Discovery for ECS #9310

rakyll · 2021-09-07T19:45:00Z

In an earlier evaluation, ECS discovery was rejected due to API rate limiting issues described at the discovery section. As of today, there are ECS users that are publishing Prometheus metrics and using CloudWatch Agent's Prometheus scraping capabilities. They configure the agent with task selection mechanism to shard the load among multiple clusters. Influenced by what the users already do, we think we can tackle the problem in a couple of ways:

Asking users to configure the discovery to discover a set of matching tasks from a cluster, cache metadata in memory where possible.
Querying the initial data with the ECS API and then relying on ECS events to identify new and terminated tasks.
Asking users to run Prometheus as a sidecar in their ECS tasks as a last resort.

Given we have this functionality in the CW Agent, not having a similar capability in Prometheus is confusing the ECS users. We would like to fill this gap by contributing an ECS discovery agent to Prometheus and want to switch to the discovery mechanism provided here in all our other collection agents (CW Agent, OpenTelemetry Prometheus Receiver, etc)

Goals

Discovery will only discover metric endpoints from a single cluster.
We will allow users to filter the tasks by the Cluster Query language and ECS tags.
Users should be able to specify ports and metrics path where the Prometheus metrics are published from the task. (See the config for more.)
ECS discovery will support both ECS on EC2 and ECS on Fargate.

Config

Once implemented, ECS discovery will be supported in the Prometheus config.
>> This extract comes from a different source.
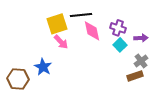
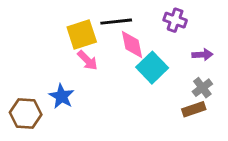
purple cross: (118, 28) -> (175, 20), moved
cyan square: (120, 45) -> (152, 68), moved, size x1.5

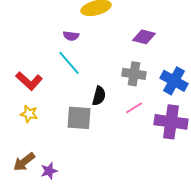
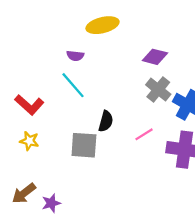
gray cross: (134, 74) -> (158, 90), moved, turned 30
The example below will query the cluster to discover ECS tasks/containers matching the given task selectors.

scrape_configs:
  - job_name: ecs-job
    [ metrics_path: <string> ]
    ecs_sd_configs:
      - [ refresh_interval: <string> | default = 720s ]
        [ region: <string> ]
        cluster: <string>
        [ access_key: <string> ] 
        [ secret_key: <secret> ]
        [ profile: <string> ]
        [ role_arn: <string> ]
        ports:
            - <int>
        task_selectors:
          - [ service: <string> ]
            [ family: <string> ]
            [ revisions: <int> ]
            [ launch_type: <string> ]
            [ query: <string> ]
            [ tags: 
               - <string>:  <string> ]

Discovery

Discovery is done by periodically pulling the ListTasks API. Discovery will only return the ACTIVE tasks.
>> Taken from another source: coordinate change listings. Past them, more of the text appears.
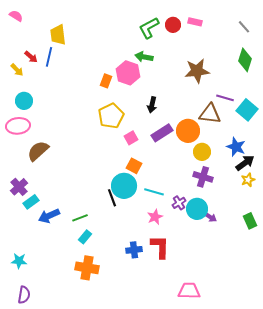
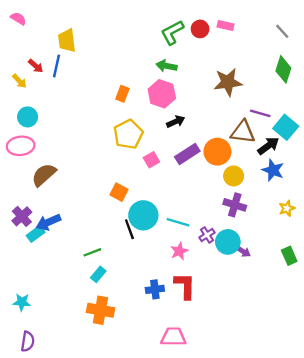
pink hexagon: (128, 73) -> (162, 94), moved
black arrow: (152, 105) -> (176, 122), turned -126
black arrow: (245, 163) -> (268, 146), moved
orange square: (134, 166) -> (119, 192), moved
blue arrow: (49, 216) -> (48, 222), moved
pink trapezoid: (189, 291) -> (173, 337), moved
As an improvement, we will switch to a model where we will listen to ECS events to be notified about the task start and terminations in the future. This will allow us to call the ListTasks for once and rely on the events for the changes as an optimization.

Labels

Prometheus discovery can automatically add ECS task/container labels to the scraped metrics. The discovery will add the following labels:

Label	Source	Type	Description
__meta_ecs_cluster	ECS Cluster	string	ECS cluster name.
__meta_ecs_task_launch_type	ECS Task	string	"ec2" or "fargate".
__meta_ecs_task_family	ECS Task	string	ECS task family.
__meta_ecs_task_family_revision	ECS Task	string	ECS task family revision.
__meta_ecs_task_az	ECS Task	string	Availability zone
__meta_ecs_ec2_instance_id	EC2	string	EC2 instance id for EC2 launch type. Otherwise "fargate".

Authentication & IAM

We will use the default credential provider chain, the following permissions are required:

ec2:DescribeInstances
ecs:ListTasks
ecs:DescribeContainerInstances
ecs:DescribeTasks

The text was updated successfully, but these errors were encountered:

roidelapluie · 2021-09-07T23:12:09Z

Thank you for this proposal.

Overall the proposal is interesting and I recognize the need to have this additional AWS integration. I have a few comments/questions, just by reading your proposal. I am currently not familiar with ECS, so I have a few questions.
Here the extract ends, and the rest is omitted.